This is the appeal of a trial finding that an insurer was liable to indemnify the insured owner of a trailer when an uninsured tractor pulling the trailer was involved in a fatal collision. At issue was whether the trial judge erred in his application of the Amos decision of the Supreme Court of Canada, and/or in his interpretation of that decision. The Court of Appeal upheld the trial decision, albeit with different reasoning, and held that there was a causal relationship between the use of the trailer and the collision triggering a duty to indemnify.
The owner of a tractor and a trailer hauling gravel had third party liability coverage for the trailer but, by oversight, neglected to obtain such coverage for the tractor. While hauling a trailer full of gravel on a roadway, the tractor was involved in a two-vehicle collision and its gas tank caught fire, killing three occupants in the other vehicle. In an action against the owner/driver, default judgment was granted. The owner/driver commenced an action against the insurer of the trailer seeking a declaration of indemnification. The trial judge adopted the reasoning in Amos v. Insurance Corporation of British Columbia,  3 S.C.R. 405, and held that the loss arose from the ownership, use or operation of the trailer, and ordered the insurer to indemnify.

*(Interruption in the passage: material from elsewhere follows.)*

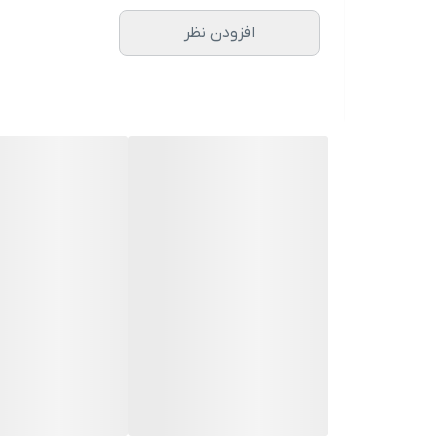
افزودن نظر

On appeal, the insurer first argued that the correct standard was not that the loss "arose out of" the operation of a vehicle, but rather "arose from" which was a narrower test. The Court of Appeal, in applying the rules of statutory interpretation, held that the two terms were in fact used interchangeably in the leading decisions, and no real distinction should be made. The second ground of appeal was that there was no nexus or causal relationship between the operation of the trailer and the loss complained of. The insurer argued that it was the uninsured tractor, not the use of the trailer, that was causally linked to the accident. The Court of Appeal also rejected this argument, holding that the causal test set out in Amos was not a direct, proximate test or a continuous chain of causation, rather it was used in the sense that "the loss at issue was more than fortuitous or incidental to the use of the vehicle". The Court of Appeal found that the reasoning of the trial judge was insufficient to support a finding that the nexus of causation was met, but the facts supported that finding. The only reason the tractor was on the roadway was to haul gravel, and without the trailer the tractor would not have been hauling gravel. Therefore its use was more than fortuitous or incidental and causation was made out, resulting in a duty to indemnify.